## Instructions to follow:
The entire listing below is to be transcribed without a single slip.

## Supplied material:
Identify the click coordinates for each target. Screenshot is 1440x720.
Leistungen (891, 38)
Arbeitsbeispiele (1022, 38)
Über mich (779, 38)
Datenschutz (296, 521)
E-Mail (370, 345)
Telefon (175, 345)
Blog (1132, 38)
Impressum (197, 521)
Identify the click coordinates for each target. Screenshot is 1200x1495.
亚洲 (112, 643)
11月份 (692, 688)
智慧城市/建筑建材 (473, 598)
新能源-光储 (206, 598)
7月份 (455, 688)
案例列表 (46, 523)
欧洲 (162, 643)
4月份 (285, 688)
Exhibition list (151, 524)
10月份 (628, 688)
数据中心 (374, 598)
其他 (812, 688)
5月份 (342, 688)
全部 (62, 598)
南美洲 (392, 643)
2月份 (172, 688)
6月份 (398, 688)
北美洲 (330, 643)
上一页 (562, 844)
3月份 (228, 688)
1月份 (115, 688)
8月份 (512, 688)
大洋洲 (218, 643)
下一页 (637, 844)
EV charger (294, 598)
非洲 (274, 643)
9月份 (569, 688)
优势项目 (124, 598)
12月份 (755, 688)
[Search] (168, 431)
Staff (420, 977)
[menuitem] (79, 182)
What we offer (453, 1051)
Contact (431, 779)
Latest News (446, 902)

## Response:
Identify the click coordinates for each target. Screenshot is 1440x720.
Leistungen (891, 38)
Arbeitsbeispiele (1022, 38)
Über mich (779, 38)
Datenschutz (296, 521)
E-Mail (370, 345)
Telefon (175, 345)
Blog (1132, 38)
Impressum (197, 521)
Identify the click coordinates for each target. Screenshot is 1200x1495.
亚洲 (112, 643)
11月份 (692, 688)
智慧城市/建筑建材 (473, 598)
新能源-光储 (206, 598)
7月份 (455, 688)
案例列表 (46, 523)
欧洲 (162, 643)
4月份 (285, 688)
Exhibition list (151, 524)
10月份 (628, 688)
数据中心 (374, 598)
其他 (812, 688)
5月份 (342, 688)
全部 (62, 598)
南美洲 (392, 643)
2月份 (172, 688)
6月份 (398, 688)
北美洲 (330, 643)
上一页 (562, 844)
3月份 (228, 688)
1月份 (115, 688)
8月份 (512, 688)
大洋洲 (218, 643)
下一页 (637, 844)
EV charger (294, 598)
非洲 (274, 643)
9月份 (569, 688)
优势项目 (124, 598)
12月份 (755, 688)
[Search] (168, 431)
Staff (420, 977)
[menuitem] (79, 182)
What we offer (453, 1051)
Contact (431, 779)
Latest News (446, 902)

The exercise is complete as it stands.